IBM AIX Multi Path (MPIO) configuration best practices

IBM Power Systems™ servers are designed to offer very high stand-alone availability in the industry. Enterprises must occasionally restructure their infrastructure to meet new IT requirements and handle scheduled outages (such as scheduled system maintenance).

MPIO best practices have never been officially documented. There have been some documents and IBM Redbooks® that have briefly mentioned certain MPIO aspects for specific scenarios and environments, but recommendations pertaining to MPIO configurations, in general, have been lacking.

System reliability and availability are increased by a careful consideration of the user-modifiable options in each system configuration. This article outlines the best practice configuration considerations that pertain to MPIO on AIX.

Some of the features described in this article are specific to particular technology levels of AIX, or are specific to the path control module (PCM) supplied with AIX. If using S__ubsystem Device Driver Path Control Module (SDDPCM) or a vendor-supplied Object Data Manager (ODM) package (often referred to as a host attachment kit, or something similar), then some of these options might be unavailable, and other options can be added.

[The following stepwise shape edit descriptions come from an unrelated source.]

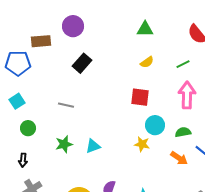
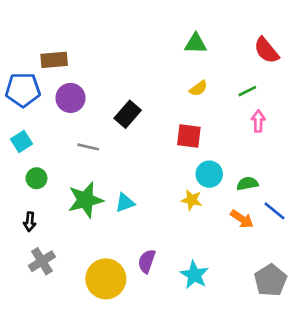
purple circle: (73, 26) -> (70, 98), moved
black rectangle: (82, 63) -> (128, 114), moved
pink arrow: (187, 95) -> (258, 121), moved, size x0.6
green star: (64, 144) -> (85, 200), size x1.5

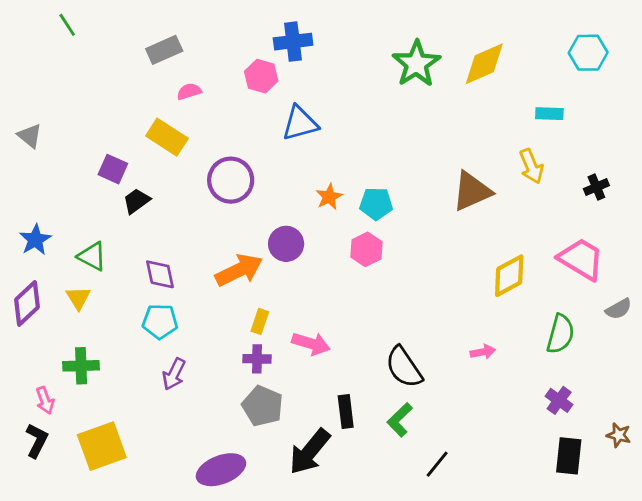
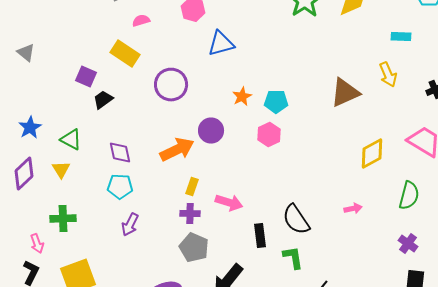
black rectangle: (346, 411) -> (260, 236), moved
green L-shape: (400, 420) -> (293, 258), turned 125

The AIX MPIO infrastructure allows IBM or third-party storage vendors to supply ODM definitions, which have unique default values for the important disk attributes. Thus, for example, the default value for attributes on an hdisk representing a logical unit number (LUN) from an IBM System Storage® SAN Volume Controller (SVC) might be different from the default values for an hdisk representing a LUN on an IBM System Storage DS8000® system. As a result, the default values for the attributes are appropriate for most situations. Generally, the hdisk attributes should be left at their default values, especially the attributes that are not mentioned in this article.

The disk attributes described in the following sections can be displayed by using the lsattr command, and can be changed with the chdev command. The path attributes, such as path_priority, can be displayed or set by using the lspath and chpath commands. Refer to the AIX publications or AIX man pages for details on those commands.

This article does not address the attributes associated with the adapters being used to attach to the MPIO devices. Some of those attributes might also affect error detection and recovery times. In particular, the fc_err_recov attribute for Fiber Channel adapters is an important one to consider.

Consideration 1: MPIO algorithm and path_priority

The MPIO algorithm setting determines whether:

  • The PCM can attempt to distribute I/O across all available paths to a given LUN
  • The I/O will be active only on one path at a time
  • The I/O flow will be weighted based on a combination of the algorithm setting and the path_priority settings per disk

A device that has multiple controllers can designate one controller as the active or preferred controller. For such a device, the PCM uses just the paths to the active or preferred controller as long as there is at least one such path that is enabled and not failed. Thus, algorithms that use all available paths might only use a subset of those paths at one time for such devices.

algorithm = fail_over

This is the default algorithm for most disks using the ODM definitions included with AIX. Some third-party ODMs use a different default value.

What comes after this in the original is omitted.